= Monica Baldwin =

Monica Baldwin (22 February 1893 – 17 November 1975) was a British writer. She spent the first half of her adult life as a Catholic nun, and is notable for the memoir she wrote after leaving her enclosed religious order.

==Biography==
Baldwin was born in Stourport, Worcestershire, England to Edward Arthur Baldwin and Lucilla Baldwin Livesey. Her great-grandfather was George Pearce Baldwin, grandfather of Prime Minister Stanley Baldwin.

Baldwin joined an enclosed religious order of Augustinian canonesses in 1914, a few months before the beginning of World War I. Ten years later she began to think she had made a mistake but it was another 18 years before she left, convinced that she "was no more fitted to be a nun than to be an acrobat." After 28 years of consecrated life there as a canoness regular, she made the decision to leave, and requested dispensation from her religious vows, which was granted by the Vatican. During her years in the convent, Monica alternated between the English Convent in Bruges, Belgium, and a related Priory at Hazelgrove Park in Hayward's Heath. In 1938, she transferred to St Monica's Priory, then at Rawdon House in Hoddeson, Hertfordshire, and it was from there that she was released from her vows in October 1941. She left on 26 October 1941, during the Second World War.

==Work and writing==
Among her jobs outside were as a gardener in the Women's Land Army, as a matron in a camp for conscripted young women working in munitions factories, and as an army canteen hostess peeling potatoes. Once a photographer offered her a job developing "dirty pictures" in his cellar. After that she worked as an assistant librarian and then in the War Office.

In 1949, she published a memoir, I Leap Over The Wall: A Return to the World after Twenty-eight Years in a Convent. The book, later sub-titled, Contrasts and impressions after... is a memoir of some of the contrasts between life in an enclosed convent and life out in the contemporary world. Baldwin relates how she could not recall reading a newspaper during the entire course of the First World War. When she entered, the popular use of telephones, cinema and radio were in their infancy; when she left they were common in England.

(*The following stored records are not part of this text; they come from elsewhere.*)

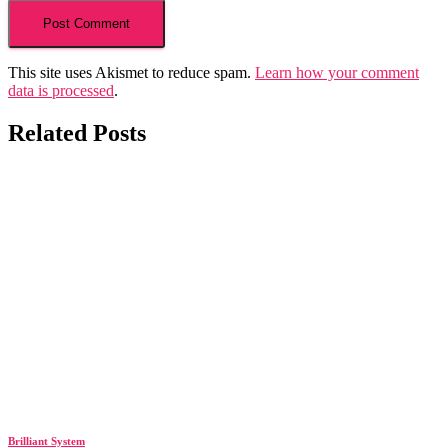
This site uses Akismet to reduce spam.
Learn how your comment
data is processed
.
Related Posts
Brilliant System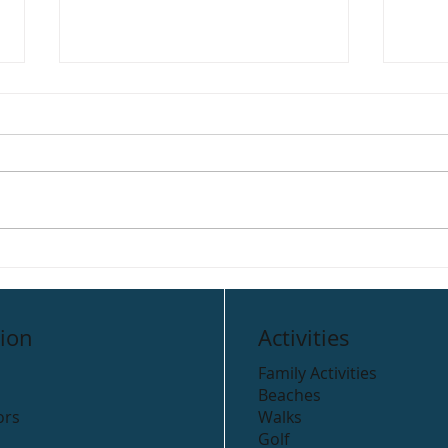
Link’s Restaurant
Mars
ion
Activities
Family Activities
Beaches
ors
Walks
Golf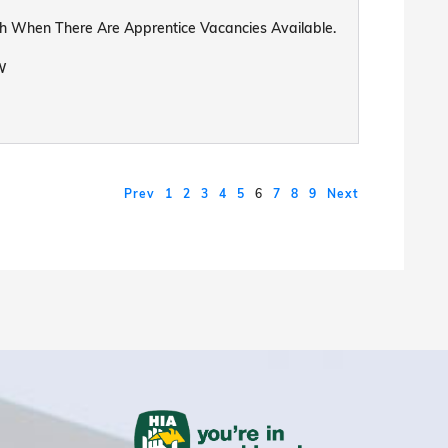
uch When There Are Apprentice Vacancies Available.
W
Prev
1
2
3
4
5
6
7
8
9
Next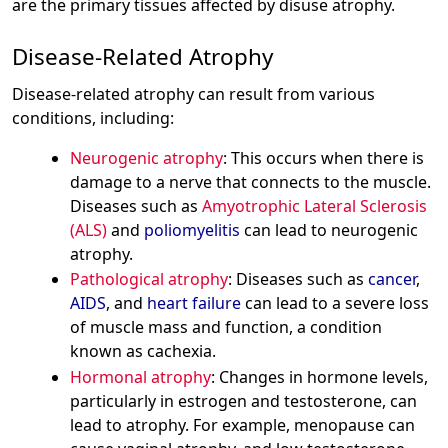
are the primary tissues affected by disuse atrophy.
Disease-Related Atrophy
Disease-related atrophy can result from various
conditions, including:
Neurogenic atrophy
: This occurs when there is
damage to a nerve that connects to the muscle.
Diseases such as
Amyotrophic Lateral Sclerosis
(ALS)
and
poliomyelitis
can lead to neurogenic
atrophy.
Pathological atrophy
: Diseases such as
cancer
,
AIDS
, and
heart failure
can lead to a severe loss
of muscle mass and function, a condition
known as cachexia.
Hormonal atrophy
: Changes in hormone levels,
particularly in estrogen and testosterone, can
lead to atrophy. For example, menopause can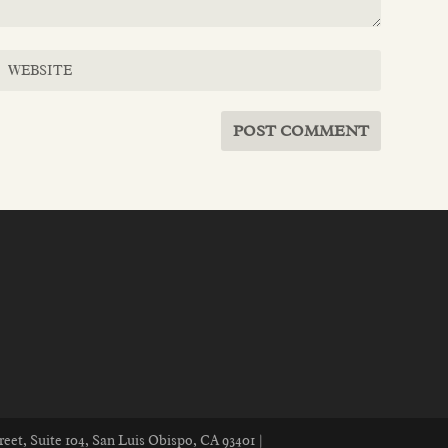
reet, Suite 104, San Luis Obispo, CA 93401 |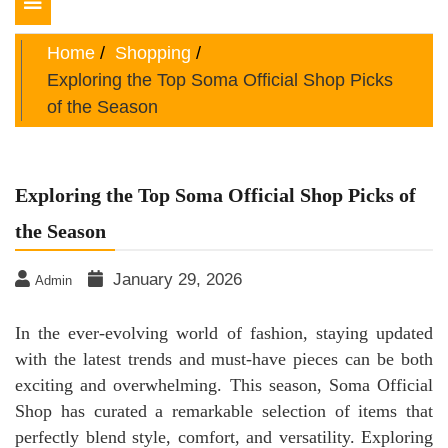
Toggle
navigation
Home
Shopping
Exploring the Top Soma Official Shop Picks
of the Season
Exploring the Top Soma Official Shop Picks of
the Season
January 29, 2026
Admin
In the ever-evolving world of fashion, staying updated
with the latest trends and must-have pieces can be both
exciting and overwhelming. This season, Soma Official
Shop has curated a remarkable selection of items that
perfectly blend style, comfort, and versatility. Exploring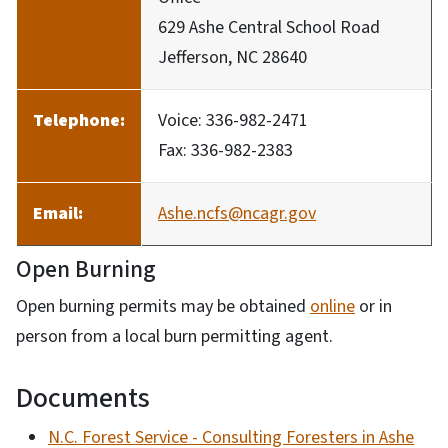
629 Ashe Central School Road
Jefferson, NC 28640
Telephone:
Voice: 336-982-2471
Fax: 336-982-2383
Email:
Ashe.ncfs@ncagr.gov
Open Burning
Open burning permits may be obtained
online
or in
person from a local burn permitting agent.
Documents
N.C. Forest Service - Consulting Foresters in Ashe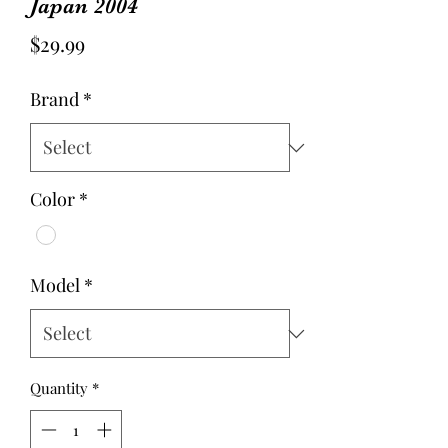
Japan 2004
Price
$29.99
Brand
*
Color
*
Model
*
Quantity
*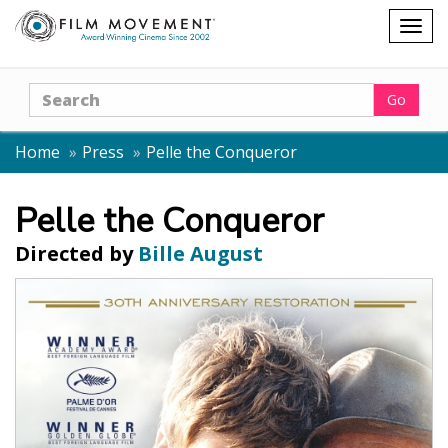
Shopping
Togg
cart
navig
Search
Go
Home
Press
Pelle the Conqueror
Pelle the Conqueror
Directed by
Bille August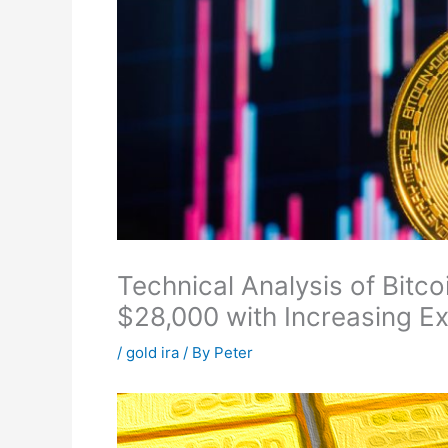
Technical Analysis of Bit
$28,000 with Increasing Ex
/
gold ira
/ By
Peter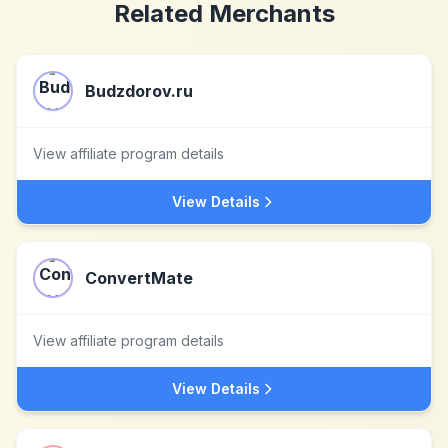
Related Merchants
Budzdorov.ru
View affiliate program details
View Details
ConvertMate
View affiliate program details
View Details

Her novel, The Called and the Chosen, written as the diary of Sister Ursula Auberon, an enclosed nun at the Abbaye de la Sainte Croix, Framleghen, was published in 1957 by Farrar, Straus & Cudahy. The book followed the 1956 publication of The Nun's Story, a novel by Kathryn Hulme, partly based on the experiences of her companion Marie Louise Habets, who left the Sisters of Charity of Jesus and Mary,. In 1965, Baldwin published her second autobiographical book, called Goose in the Jungle. A Flight Round the World with Digressions.

==Personal life==
In the 1960s Baldwin lived on Alderney in the Channel Islands. Later, she lived at a religious retirement home near Bury St. Edmunds. She died in 1975 and is buried in Clare, Suffolk.